The proportion of deaths among African-Americans is double (38 per 100,000 per year) than that observed among the white population (19) in the United States, according to the Centers for Disease Prevention (CDC), the main authority of American public health.

For Dr Doobay, the problem also comes from the approach of the American authorities, who often prefer to deal with the repression of public health problems like drugs, with the police on the front line, rather than by prevention.

"It is our responsibility to join these demonstrators to say: we are here to bring about change," enthusiastic Sigal, a medical student, in the green outfit of doctors.
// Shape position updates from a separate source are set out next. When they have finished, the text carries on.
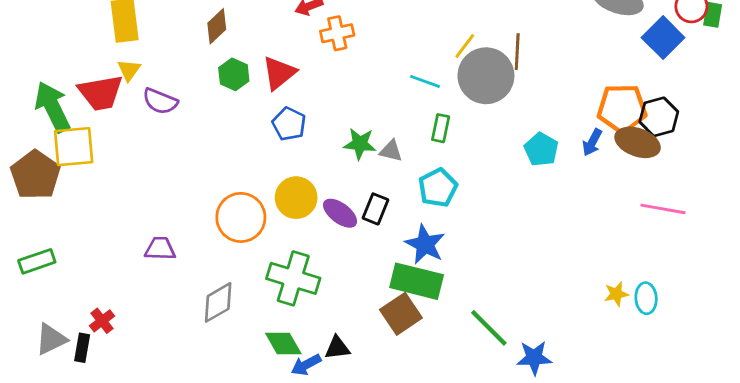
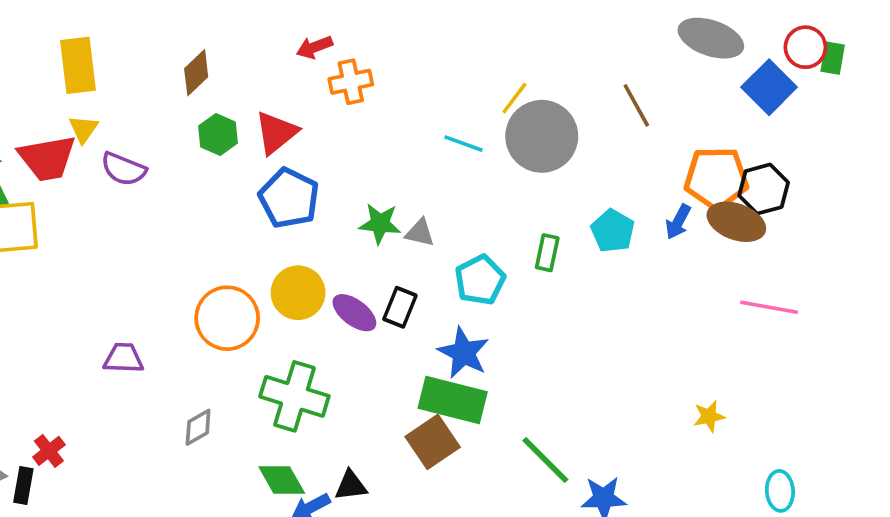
brown line: (517, 52) -> (636, 105), moved, turned -32
blue pentagon: (289, 124) -> (289, 198), size x1.4
green rectangle: (441, 128) -> (547, 253), moved
cyan ellipse: (646, 298) -> (780, 491), moved
gray diamond: (218, 302) -> (198, 427), size x0.7

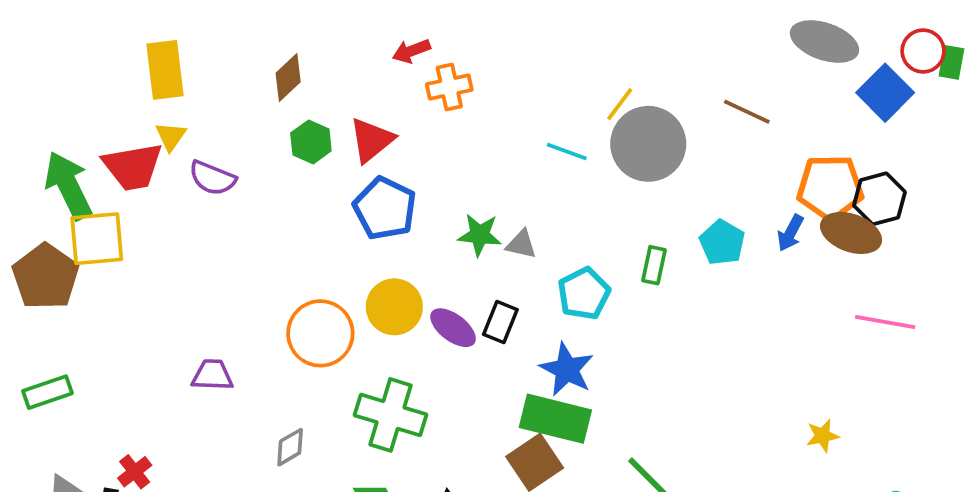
brown line: (636, 105) -> (747, 112), turned -36

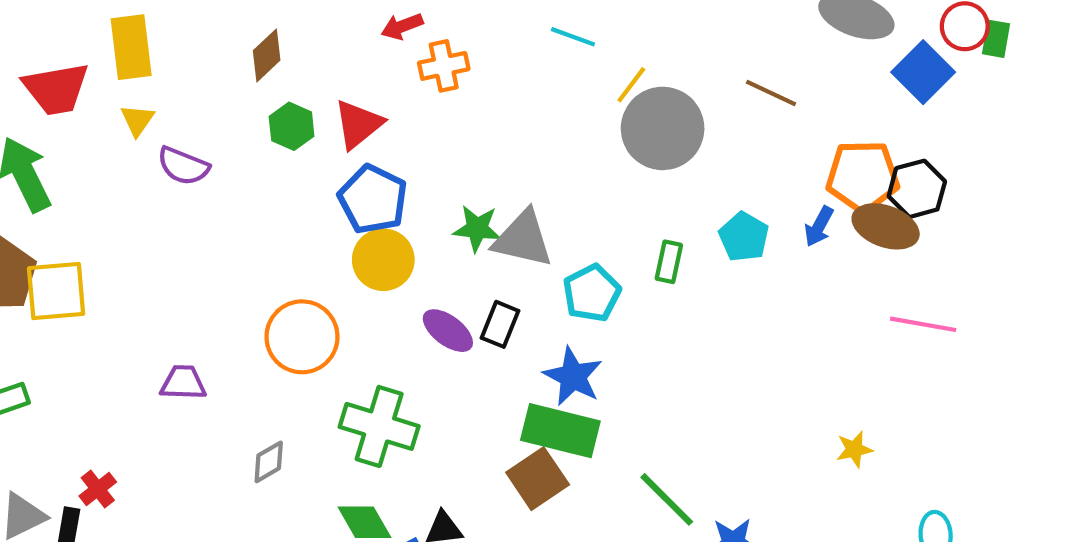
cyan line: (567, 151) -> (573, 37), moved
red trapezoid: (133, 167) -> (56, 89), moved
yellow square: (97, 239) -> (56, 291), moved
gray triangle: (521, 244) -> (523, 239), size x1.8
yellow circle: (394, 307) -> (383, 260), moved

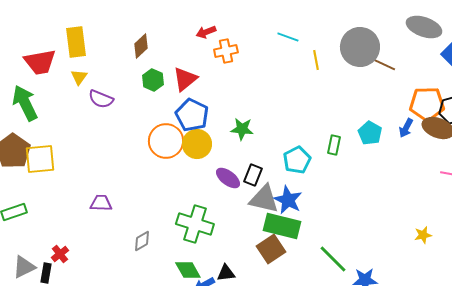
yellow line: (631, 85) -> (316, 60), turned -48
gray circle: (663, 128) -> (360, 47), moved
gray triangle: (523, 239) -> (264, 199), moved
orange circle: (302, 337) -> (166, 141), moved

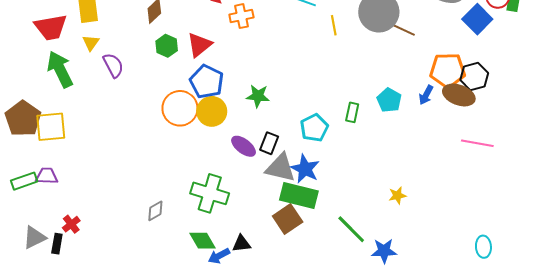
purple semicircle: (101, 99) -> (113, 65), turned -140
green arrow: (25, 103) -> (60, 69), moved
purple trapezoid: (101, 203) -> (47, 176), moved
yellow star: (423, 235) -> (397, 195), moved

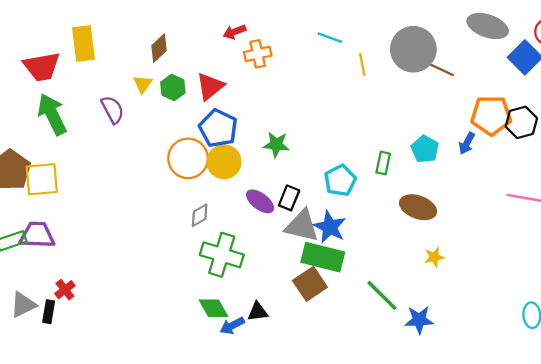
yellow triangle: (91, 43) -> (143, 84), moved
brown ellipse: (459, 95) -> (418, 207), moved
purple trapezoid: (47, 176) -> (37, 235), size x1.4
gray diamond: (155, 211) -> (200, 215), moved

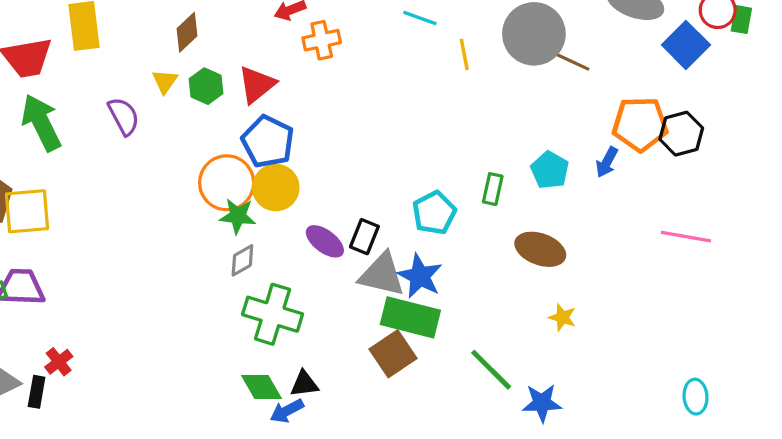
green star: (276, 144) -> (238, 216), moved
yellow star: (434, 257) -> (562, 317), turned 30
black triangle: (258, 312) -> (304, 384), moved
Many caregivers are from ethnic minorities and also experience racism in their daily lives.

"We can also be victims of the police. It is not because we are doctors that we are protected," said a woman doctor of Arab origin, present, with a colleague, in the main procession of demonstrators who parade Wednesday.

"When they see us, (the police) don't say, oh, they're doctors," she said. "You are just a Muslim Arab and she," pointing to her colleague, "is just an Indian girl."